_To do_. Return, from the material below, each line in which "vous" occurs.

_Extracted information_.
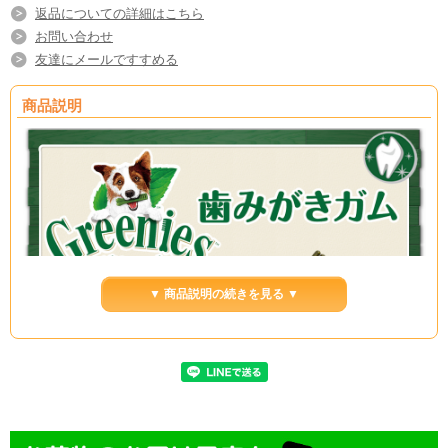
返品についての詳細はこちら
お問い合わせ
友達にメールですすめる
商品説明
▼ 商品説明の続きを見る ▼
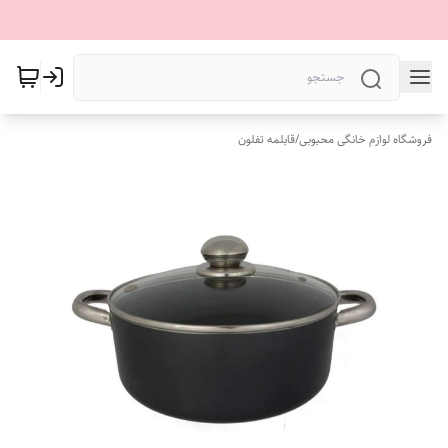
فروشگاه لوازم خانگی محبوبی
/
قابلمه تفلون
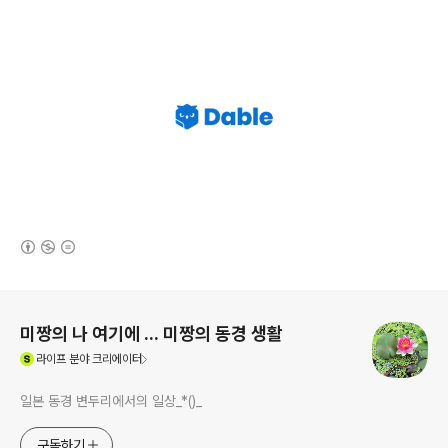
(새창열림)
로그 정보
미짱의 나 여기에 ... 미짱의 동경 생활
(새창열림)
라이프
분야 크리에이터
일본 동경 변두리에서의 일상_*()_
구독하기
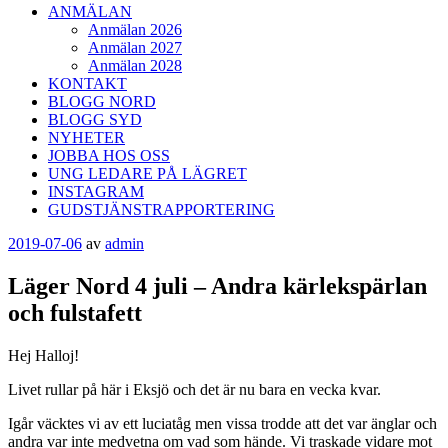
ANMÄLAN
Anmälan 2026
Anmälan 2027
Anmälan 2028
KONTAKT
BLOGG NORD
BLOGG SYD
NYHETER
JOBBA HOS OSS
UNG LEDARE PÅ LÄGRET
INSTAGRAM
GUDSTJÄNSTRAPPORTERING
Publicerat
2019-07-06
av
admin
Läger Nord 4 juli – Andra kärlekspärlan
och fulstafett
Hej Halloj!
Livet rullar på här i Eksjö och det är nu bara en vecka kvar.
Igår väcktes vi av ett luciatåg men vissa trodde att det var änglar och
andra var inte medvetna om vad som hände. Vi traskade vidare mot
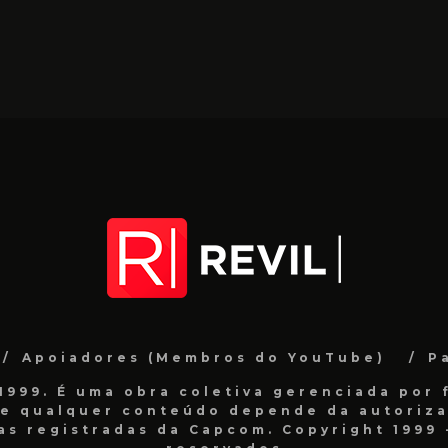
Apoiadores (Membros do YouTube)
P
999. É uma obra coletiva gerenciada por f
de qualquer conteúdo depende da autorizaç
as registradas da Capcom. Copyright 1999 -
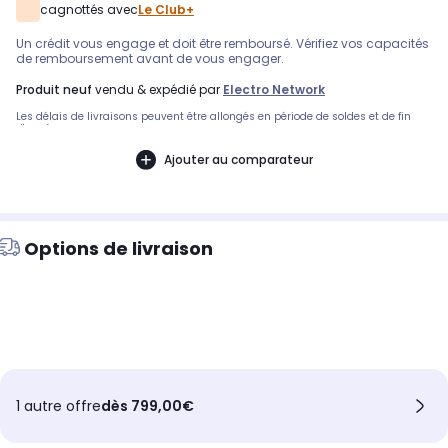
cagnottés avec
Le Club+
Un crédit vous engage et doit être remboursé. Vérifiez vos capacités
de remboursement avant de vous engager.
produit neuf
vendu & expédié par
Electro Network
Les délais de livraisons peuvent être allongés en période de soldes et de fin
d'année.
Ajouter au comparateur
Options de livraison
1 autre offre
dès 799,00€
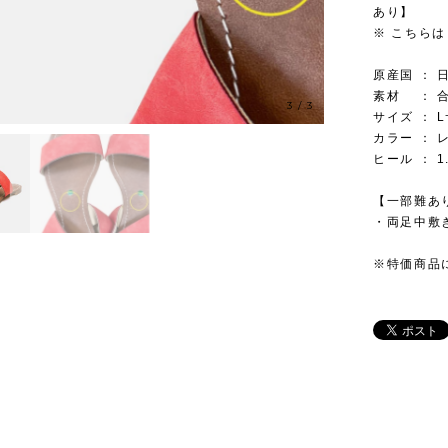
あり】
※ こちらは
原産国 ： 
素材 ： 
3
/
3
サイズ ： 
カラー ： 
ヒール ： 1
【一部難あ
・両足中敷き
※特価商品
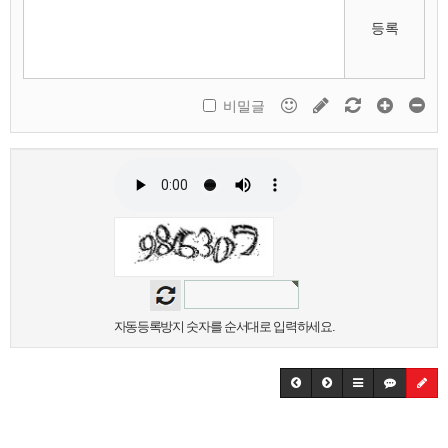
등록
비밀글
자동등록방지 숫자를 순서대로 입력하세요.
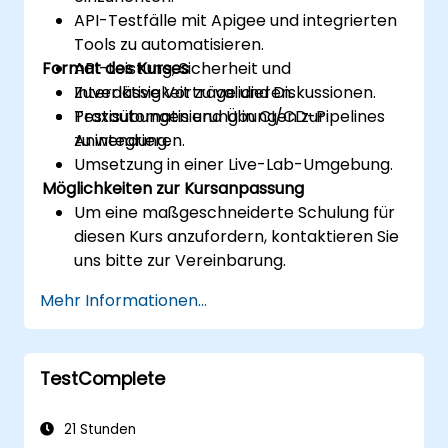
API-Testfälle mit Apigee und integrierten
Tools zu automatisieren.
Format des Kurses
API-Leistung, Sicherheit und
Zuverlässigkeit zu validieren.
Interaktive Vorträge und Diskussionen.
Testautomatisierung in CI/CD-Pipelines
Praxisübungen und Übungen zur
zu integrieren.
Anwendung.
Umsetzung in einer Live-Lab-Umgebung.
Möglichkeiten zur Kursanpassung
Um eine maßgeschneiderte Schulung für
diesen Kurs anzufordern, kontaktieren Sie
uns bitte zur Vereinbarung.
Mehr Informationen...
TestComplete
21 Stunden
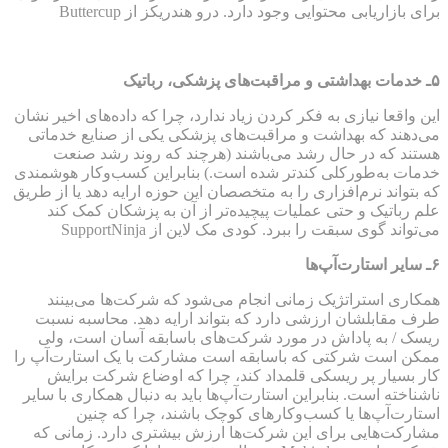
برای بازاریابی محتوایی وجود دارد. درو هندریکز از Buttercup
۵
ـ خدمات بهداشتی و مراقبت‌های پزشکی، رباتیک
این واقعا نیازی به فکر کردن زیاد ندارد، چرا که داده‌های اخیر نشان
می‌دهند که بهداشت و مراقبت‌های پزشکی یکی از صنایع خدماتی
هستند که در حال رشد می‌باشند (هرچند که روند رشد صنعت
خدمات به‌طورکلی کندتر شده است.) بنابراین کسب‌وکار هوشمندی
که بتواند نرم‌افزاری را به متخصصان این حوزه ارایه دهد یا از طریق
علم رباتیک و حتی عملیات پیچیده‌تر از آن به پزشکان کمک کند
می‌تواند گوی سبقت را ببرد. کودی مک لاین از SupportNinja
۶ـ سایر استارت‌آپ‌ها
همکاری استراتژیک زمانی انجام می‌شود که شرکت‌ها می‌بینند
طرف مقابلشان ارزشی دارد که بتواند ارایه دهد. محاسبه نسبت
ریسک / به پاداش در مورد شرکت‌های باسابقه آسان است، ولی
ممکن است شرکتی که باسابقه است مشارکت با یک استارت‌آپ را
کار بسیار پر ریسکی قلمداد کند، چرا که اوضاع شرکت برایش
ناشناخته است. بنابراین استارت‌آپ‌ها باید به دنبال همکاری با سایر
استارت‌آپ‌ها یا کسب‌وکارهای کوچک باشند، چرا که چنین
مشارکت‌هایی برای این شرکت‌ها ارزش بیشتری دارد. زمانی که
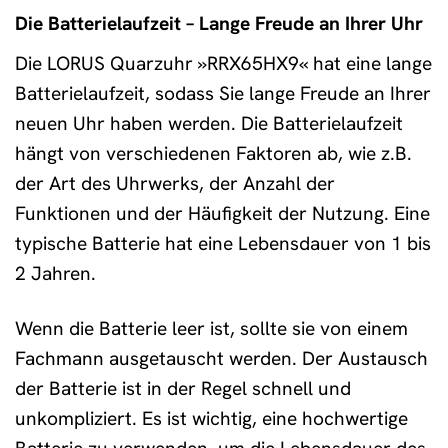
Die Batterielaufzeit – Lange Freude an Ihrer Uhr
Die LORUS Quarzuhr »RRX65HX9« hat eine lange
Batterielaufzeit, sodass Sie lange Freude an Ihrer
neuen Uhr haben werden. Die Batterielaufzeit
hängt von verschiedenen Faktoren ab, wie z.B.
der Art des Uhrwerks, der Anzahl der
Funktionen und der Häufigkeit der Nutzung. Eine
typische Batterie hat eine Lebensdauer von 1 bis
2 Jahren.
Wenn die Batterie leer ist, sollte sie von einem
Fachmann ausgetauscht werden. Der Austausch
der Batterie ist in der Regel schnell und
unkompliziert. Es ist wichtig, eine hochwertige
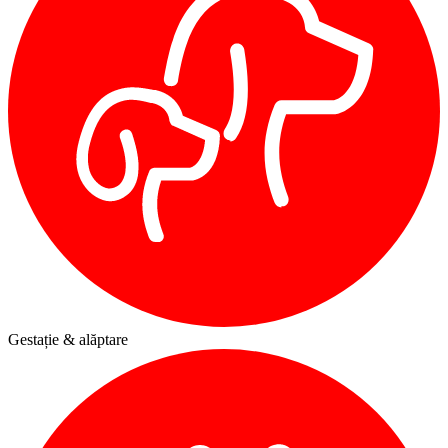
Gestație & alăptare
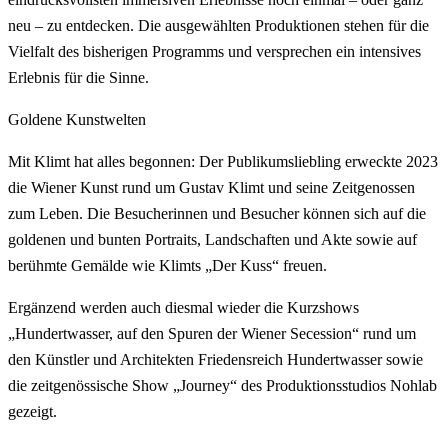
neu – zu entdecken. Die ausgewählten Produktionen stehen für die
Vielfalt des bisherigen Programms und versprechen ein intensives
Erlebnis für die Sinne.
Goldene Kunstwelten
Mit Klimt hat alles begonnen: Der Publikumsliebling erweckte 2023
die Wiener Kunst rund um Gustav Klimt und seine Zeitgenossen
zum Leben. Die Besucherinnen und Besucher können sich auf die
goldenen und bunten Portraits, Landschaften und Akte sowie auf
berühmte Gemälde wie Klimts „Der Kuss“ freuen.
Ergänzend werden auch diesmal wieder die Kurzshows
„Hundertwasser, auf den Spuren der Wiener Secession“ rund um
den Künstler und Architekten Friedensreich Hundertwasser sowie
die zeitgenössische Show „Journey“ des Produktionsstudios Nohlab
gezeigt.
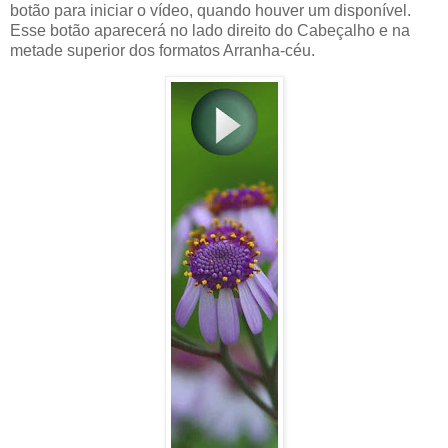
botão para iniciar o vídeo, quando houver um disponível.
Esse botão aparecerá no lado direito do Cabeçalho e na
metade superior dos formatos Arranha-céu.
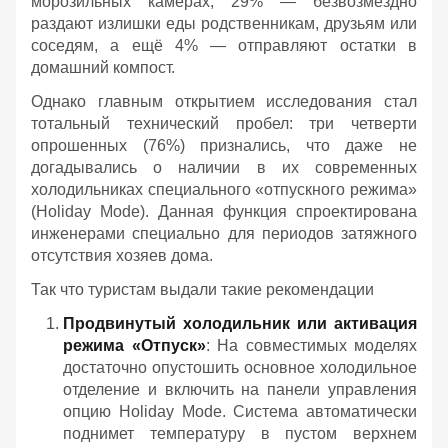
морозильных камерах, 29% — безвозмездно
раздают излишки еды родственникам, друзьям или
соседям, а ещё 4% — отправляют остатки в
домашний компост.
Однако главным открытием исследования стал
тотальный технический пробел: три четверти
опрошенных (76%) признались, что даже не
догадывались о наличии в их современных
холодильниках специального «отпускного режима»
(Holiday Mode). Данная функция спроектирована
инженерами специально для периодов затяжного
отсутствия хозяев дома.
Так что туристам выдали такие рекомендации
Продвинутый холодильник или активация
режима «Отпуск»
: На совместимых моделях
достаточно опустошить основное холодильное
отделение и включить на панели управления
опцию Holiday Mode. Система автоматически
поднимет температуру в пустом верхнем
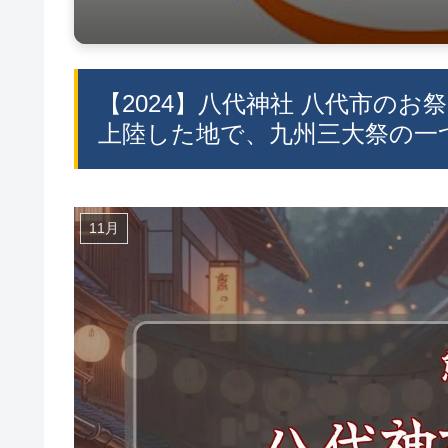
【2024】八代神社 八代市のお
上陸した地で、九州三大祭の一つ
11月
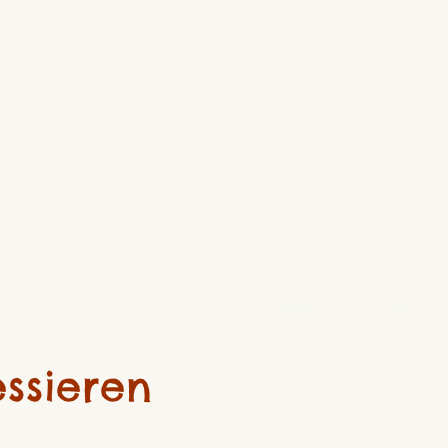
ssieren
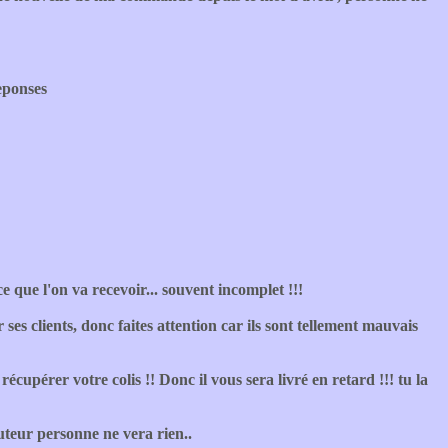
reponses
 que l'on va recevoir... souvent incomplet !!!
es clients, donc faites attention car ils sont tellement mauvais
écupérer votre colis !! Donc il vous sera livré en retard !!! tu la
uteur personne ne vera rien..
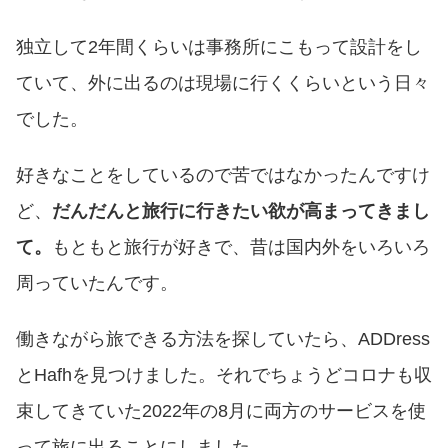
独立して2年間くらいは事務所にこもって設計をし
ていて、外に出るのは現場に行くくらいという日々
でした。
好きなことをしているので苦ではなかったんですけ
ど、
だんだんと旅行に行きたい欲が高まってきまし
て。
もともと旅行が好きで、昔は国内外をいろいろ
周っていたんです。
働きながら旅できる方法を探していたら、ADDress
とHafhを見つけました。それでちょうどコロナも収
束してきていた2022年の8月に両方のサービスを使
って旅に出ることにしました。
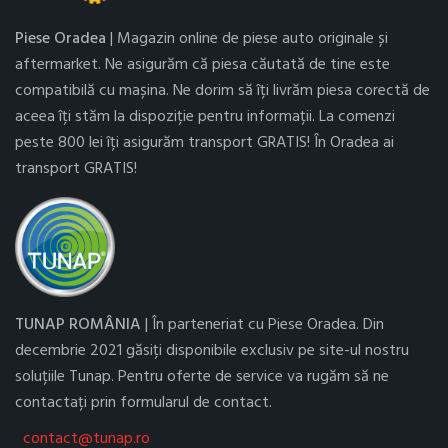
Piese Oradea
| Magazin online de piese auto originale și
aftermarket. Ne asigurăm că piesa căutată de tine este
compatibilă cu mașina. Ne dorim să îți livrăm piesa corectă de
aceea îți stăm la dispoziție pentru informații. La comenzi
peste 800 lei îți asigurăm transport GRATIS! În Oradea ai
transport GRATIS!
TUNAP ROMÂNIA
| În parteneriat cu Piese Oradea. Din
decembrie 2021 găsiți disponibile exclusiv pe site-ul nostru
soluțiile Tunap. Pentru oferte de service va rugăm să ne
contactați prin formularul de contact.
contact@tunap.ro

_The answer_.
Un crédit vous engage et doit être remboursé. Vérifiez vos capacités
de remboursement avant de vous engager.
écupérer votre colis !! Donc il vous sera livré en retard !!! tu la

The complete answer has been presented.